Reported score relative frequency distribution for writing in May 2017.
Figure 1 is a visual representation of the relative frequency of the reported scores on the writing paper at B2 in May 2017. The reporting scale ranges from 0 to 100 given that the reported scores are simple percentage-correct scores (Bachman, 2004, p. 300). Unobserved values in Figure 1 are not a result of the score transformation because raw scores range between 0 and 120. In May 2017, 67.97% of the population scored between 50 and 70 on the reporting scale. By contrast, only about 5% of the population achieved reported scores of 40 or less, or 80 or more. The central tendency of the writing scores was not reflected in the other parts of the test. Apart from limited variance and the leptokurtic distribution, some values appeared with a pronounced frequency, such as 55 (6.02%), 60 (7.09%), or 65 (5.10%). These score categories were the result of patterns in raw score allocation.
Euroexam International applies a combination of the conjunctive approach and compensation when reporting results. A reported average score of 60 indicates an overall pass in the complex exam of four test papers (i.e. listening, reading, speaking, and writing). By design, the level standard of each test paper is set to a reported score of 60. However, the minimum requirement for a pass on each test paper is a score of 40, so papers with better sub-scores can compensate for weaker ones. Technically, candidates with abilities below standard on some test papers can pass the complex exam as long as they display abilities above standard on others.
Developing the checklist
The ultimate aim of this research was to design a set of genre- and level-specific checklists that could adequately replace the operational rating scales for EFL writing at level B2 for high-stakes proficiency testing. The study was measurement-driven in its aim to develop a tool that reflected the construct as described in the “Test specifications” section without modifying the tasks or having to reset the standard. A special emphasis was placed on increasing transparency and accountability, alongside the need for improving scoring validity (Weir, 2005, p. 22). In this paper, the focus is on the checklist for the essay writing task.
The primary research question that my research team and I set out to answer with this paper was as follows: Could a level-specific checklist of binary choice items be designed to yield results that accurately reflect differential degrees of ability in EFL essay writing at level B2?
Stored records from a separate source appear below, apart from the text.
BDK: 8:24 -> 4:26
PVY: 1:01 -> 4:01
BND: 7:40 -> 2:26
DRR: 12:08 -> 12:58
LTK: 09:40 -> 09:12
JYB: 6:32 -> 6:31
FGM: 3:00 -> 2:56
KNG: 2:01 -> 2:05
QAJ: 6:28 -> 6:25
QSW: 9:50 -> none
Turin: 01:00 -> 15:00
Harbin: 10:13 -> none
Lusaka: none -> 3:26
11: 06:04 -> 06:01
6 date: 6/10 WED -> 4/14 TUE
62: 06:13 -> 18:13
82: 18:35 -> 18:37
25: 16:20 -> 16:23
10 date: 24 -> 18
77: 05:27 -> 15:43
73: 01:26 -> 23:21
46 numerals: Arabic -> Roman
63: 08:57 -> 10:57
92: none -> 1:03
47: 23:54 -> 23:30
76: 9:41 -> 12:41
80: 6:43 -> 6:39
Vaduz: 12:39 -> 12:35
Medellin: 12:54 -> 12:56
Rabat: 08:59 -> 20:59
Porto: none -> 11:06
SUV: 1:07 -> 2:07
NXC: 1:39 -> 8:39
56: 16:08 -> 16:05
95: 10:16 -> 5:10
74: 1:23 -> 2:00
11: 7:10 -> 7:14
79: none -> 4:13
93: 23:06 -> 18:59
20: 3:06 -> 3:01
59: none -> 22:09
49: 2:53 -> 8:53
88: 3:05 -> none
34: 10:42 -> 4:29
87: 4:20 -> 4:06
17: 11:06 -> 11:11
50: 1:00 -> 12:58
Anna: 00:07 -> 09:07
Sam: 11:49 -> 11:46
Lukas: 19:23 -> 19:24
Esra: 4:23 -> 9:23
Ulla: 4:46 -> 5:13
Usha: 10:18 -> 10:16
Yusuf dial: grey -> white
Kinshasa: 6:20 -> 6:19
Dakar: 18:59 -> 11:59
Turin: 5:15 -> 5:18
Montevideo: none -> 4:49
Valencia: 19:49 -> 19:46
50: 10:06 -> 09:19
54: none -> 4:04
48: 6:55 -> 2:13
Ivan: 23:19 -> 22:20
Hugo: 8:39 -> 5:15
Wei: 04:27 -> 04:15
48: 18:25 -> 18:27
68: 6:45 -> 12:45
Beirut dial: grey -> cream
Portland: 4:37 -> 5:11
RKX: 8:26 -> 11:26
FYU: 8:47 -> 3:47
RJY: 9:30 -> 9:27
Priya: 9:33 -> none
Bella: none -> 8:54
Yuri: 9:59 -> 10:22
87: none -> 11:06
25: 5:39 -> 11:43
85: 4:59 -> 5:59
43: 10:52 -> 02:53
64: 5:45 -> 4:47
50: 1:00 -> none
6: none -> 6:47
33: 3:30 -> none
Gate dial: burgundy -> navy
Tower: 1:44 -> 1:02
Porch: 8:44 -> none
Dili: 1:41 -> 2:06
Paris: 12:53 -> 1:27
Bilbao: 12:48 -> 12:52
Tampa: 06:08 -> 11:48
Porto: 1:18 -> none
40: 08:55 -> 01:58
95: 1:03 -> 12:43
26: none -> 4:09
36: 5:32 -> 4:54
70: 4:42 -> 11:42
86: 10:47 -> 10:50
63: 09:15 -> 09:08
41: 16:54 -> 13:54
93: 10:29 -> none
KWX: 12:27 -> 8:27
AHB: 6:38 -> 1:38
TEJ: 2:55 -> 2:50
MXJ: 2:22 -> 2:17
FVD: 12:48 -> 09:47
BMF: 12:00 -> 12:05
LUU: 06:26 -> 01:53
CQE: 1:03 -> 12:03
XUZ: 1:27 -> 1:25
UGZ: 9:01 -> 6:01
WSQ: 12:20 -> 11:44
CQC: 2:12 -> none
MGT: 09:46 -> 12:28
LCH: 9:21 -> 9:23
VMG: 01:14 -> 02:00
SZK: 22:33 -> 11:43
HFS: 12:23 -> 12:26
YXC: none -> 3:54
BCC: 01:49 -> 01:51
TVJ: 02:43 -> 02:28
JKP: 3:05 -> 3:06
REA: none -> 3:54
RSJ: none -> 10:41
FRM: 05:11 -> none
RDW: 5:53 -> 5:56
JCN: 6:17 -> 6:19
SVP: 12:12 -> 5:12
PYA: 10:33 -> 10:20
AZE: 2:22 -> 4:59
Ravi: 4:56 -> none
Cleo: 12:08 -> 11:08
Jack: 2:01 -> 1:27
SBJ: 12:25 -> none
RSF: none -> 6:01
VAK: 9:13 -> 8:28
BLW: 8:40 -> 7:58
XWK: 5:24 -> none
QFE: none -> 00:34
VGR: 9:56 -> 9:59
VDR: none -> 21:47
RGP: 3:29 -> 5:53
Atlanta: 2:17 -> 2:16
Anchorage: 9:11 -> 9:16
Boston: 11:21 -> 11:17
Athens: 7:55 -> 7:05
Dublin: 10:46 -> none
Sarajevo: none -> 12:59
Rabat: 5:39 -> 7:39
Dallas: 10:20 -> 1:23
In answering the research question, the development team examined the following:
how the locally developed checklist items performed in classical item analyses;
the fit of the checklist items in applications of modern test theory;
the merits of using a checklist relative to the current rating scales; and
the extent to which the checklist could differentiate levels of success in written products, and thus provide empirical support for scoring validity.
Methods
For this study, I and the research team at Euroexam International used a mixed methods strategy of inquiry. In the initial qualitative phase, teachers’ beliefs were collected through verbal protocol analysis, and salient features of successful essays were listed by means of stimulated recall. The qualitative inquiry was followed by a quantitative analysis of scores from a live test administration and iterative rounds of item analysis. While refining the instrument, the research team members were repeatedly interviewed about their impressions of the checklist and its use.
Participants
At the time of the study, a total of 14 writing examiners comprised the population of raters. The four research team members were a subgroup of the raters working as independent contractors. They were all EFL teachers with at least ten years of experience (M = 14.27, SD = 3.41) in language testing. The research team showed substantial variability in teaching experience (M = 18.00, SD = 4.96).
Materials
The study utilized the operational task and essays from the May 2017 live exam administration. The essay task invited the candidates to discuss to what extent they agreed with the following statement: “The teaching in your country’s schools needs improving.” The candidates were to give reasons for and against and provide a conclusion at the end.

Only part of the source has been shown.